* Source data:
_____

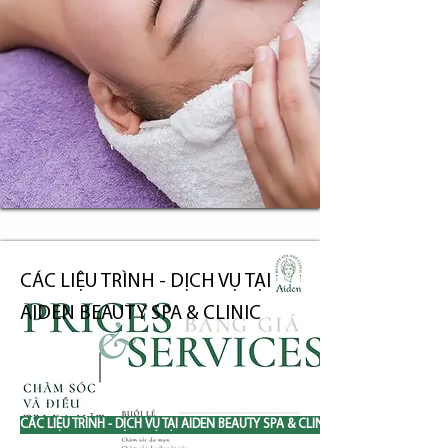
CÁC LIỆU TRÌNH - DỊCH VỤ TẠI
AIDEN BEAUTY SPA & CLINIC
CÁC LIỆU TRÌNH - DỊCH VỤ TẠI AIDEN BEAUTY SPA & CLINIC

_____

* Aim of the task: Return every line of the material in which the word "CLINIC" is found.

* Exercise solution:
AIDEN BEAUTY SPA & CLINIC
CÁC LIỆU TRÌNH - DỊCH VỤ TẠI AIDEN BEAUTY SPA & CLINIC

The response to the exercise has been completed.